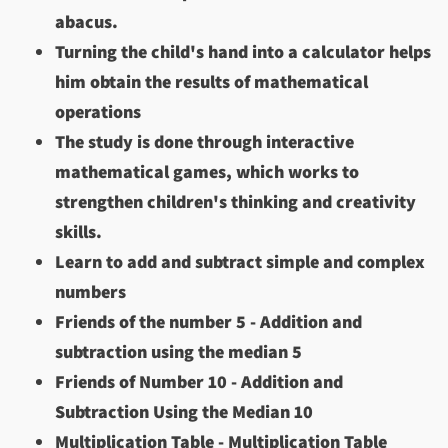
abacus.
Turning the child's hand into a calculator helps
him obtain the results of mathematical
operations
The study is done through interactive
mathematical games, which works to
strengthen children's thinking and creativity
skills.
Learn to add and subtract simple and complex
numbers
Friends of the number 5 - Addition and
subtraction using the median 5
Friends of Number 10 - Addition and
Subtraction Using the Median 10
Multiplication Table - Multiplication Table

☆ ☆ ☆ ☆ ☆ ☆ ☆

▸ Problem to solve: In the listing above, find the line with "The study is done through interactive" and the line with "Subtraction Using the Median 10". Output those two lines and every line between them, exactly as written.

▸ Task output:
The study is done through interactive
mathematical games, which works to
strengthen children's thinking and creativity
skills.
Learn to add and subtract simple and complex
numbers
Friends of the number 5 - Addition and
subtraction using the median 5
Friends of Number 10 - Addition and
Subtraction Using the Median 10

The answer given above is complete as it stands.